From where I stand: “I don’t want to marry off my daughter at an early age – I want her to attend school”

Date: Thursday, November 21, 2019

Firyal Cizawi, a Syrian refugee residing in Turkey, shares how her perspective changed on gender equality and child, early and forced marriage (CEFM) after attending an awareness-raising workshop on women’s rights under Turkish law and the negative consequences of CEFM. The workshop was led by Turkish civil society organization Flying Broom as part of the EU-UN Women regional programme on ending violence against women in the Western Balkans and Turkey, “Implementing Norms, Changing Minds,” funded by the European Union.  

Firyal Cizawi. Photo: Flying Broom Women's Communication and Research Association


We came to Turkey five years ago from Nebek, a town in Damascus [the capital of Syria], to escape the warzone. My two daughters and two sons are also in Turkey. My sons are looking for jobs, and my elder daughter is married. My younger daughter is in 6th grade.

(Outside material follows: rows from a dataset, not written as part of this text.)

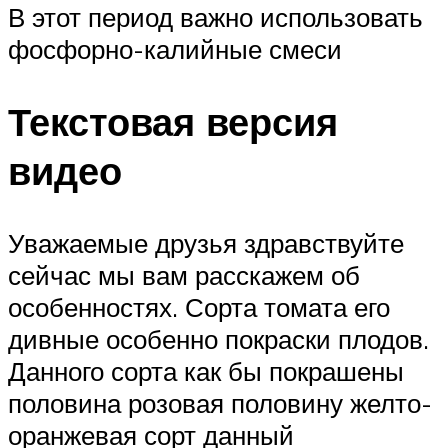
В этот период важно использовать
фосфорно-калийные смеси
Текстовая версия
видео
Уважаемые друзья здравствуйте
сейчас мы вам расскажем об
особенностях. Сорта томата его
дивные особенно покраски плодов.
Данного сорта как бы покрашены
половина розовая половину желто-
оранжевая сорт данный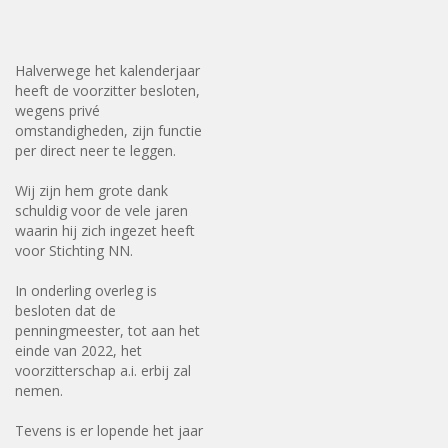
Halverwege het kalenderjaar
heeft de voorzitter besloten,
wegens privé
omstandigheden, zijn functie
per direct neer te leggen.
Wij zijn hem grote dank
schuldig voor de vele jaren
waarin hij zich ingezet heeft
voor Stichting NN.
In onderling overleg is
besloten dat de
penningmeester, tot aan het
einde van 2022, het
voorzitterschap a.i. erbij zal
nemen.
Tevens is er lopende het jaar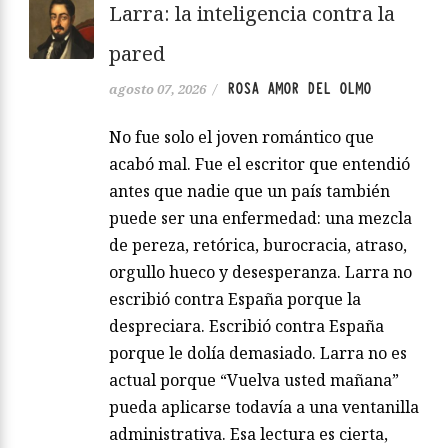
Larra: la inteligencia contra la
pared
ROSA AMOR DEL OLMO
agosto 07, 2026
/
No fue solo el joven romántico que
acabó mal. Fue el escritor que entendió
antes que nadie que un país también
puede ser una enfermedad: una mezcla
de pereza, retórica, burocracia, atraso,
orgullo hueco y desesperanza. Larra no
escribió contra España porque la
despreciara. Escribió contra España
porque le dolía demasiado. Larra no es
actual porque “Vuelva usted mañana”
pueda aplicarse todavía a una ventanilla
administrativa. Esa lectura es cierta,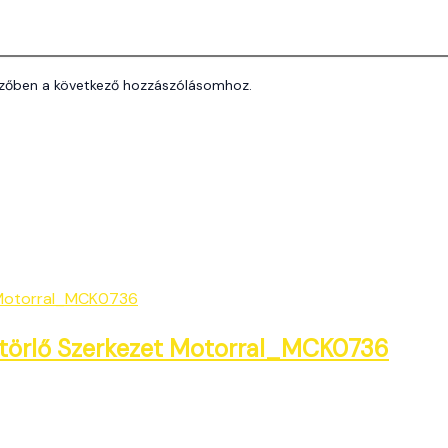
zőben a következő hozzászólásomhoz.
törlő Szerkezet Motorral_MCK0736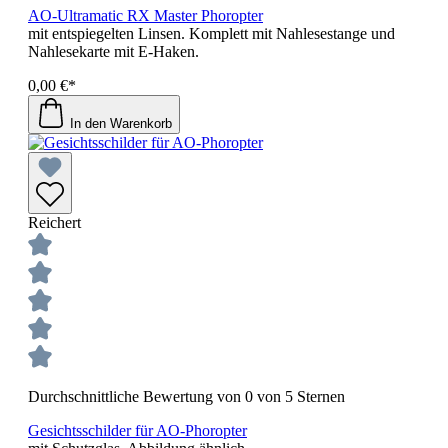
AO-Ultramatic RX Master Phoropter
mit entspiegelten Linsen. Komplett mit Nahlesestange und
Nahlesekarte mit E-Haken.
0,00 €*
In den Warenkorb
Reichert
Durchschnittliche Bewertung von 0 von 5 Sternen
Gesichtsschilder für AO-Phoropter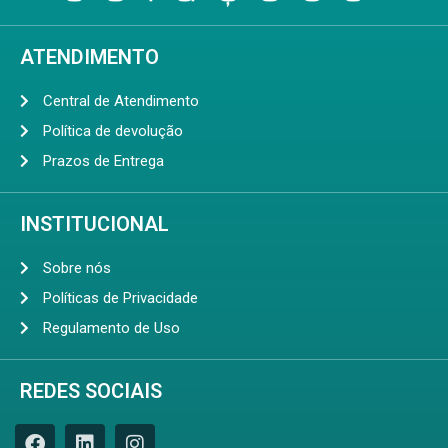
ATENDIMENTO
Central de Atendimento
Política de devolução
Prazos de Entrega
INSTITUCIONAL
Sobre nós
Políticas de Privacidade
Regulamento de Uso
REDES SOCIAIS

The early marriage workshops and gender workshops were striking. In these workshops, we learned about the negative consequences of early marriage and realized what we can do as women. We learned about Turkish law and our rights. As we learn about our rights and support mechanisms, we realize that there are other solutions. We become conscious thanks to these workshops. Even those who want to marry off their daughters at an early age can change their minds.

I don't want to marry off my daughter at an early age. I want her to attend school, complete her education, meet her needs and be self-sufficient. If she fails, I'll send her to a vocational school. I will support her education as long as she wants. Nevertheless, under no circumstances will I marry off my daughter before the age of 18. I want her to be able to meet her needs on her own.

Syrian society is also changing and have started to support children who want to study if the conditions are right. The communities here have begun to postpone marrying their daughters off until they are 18. They are becoming aware of the laws in Turkey.

In a sense, the decision-makers about marriage are men, in other words, fathers. That's why we need to work with them, too. However, as mothers become more conscious, they influence the fathers and change their minds. Therefore, workshops should be conducted both for mothers and fathers.”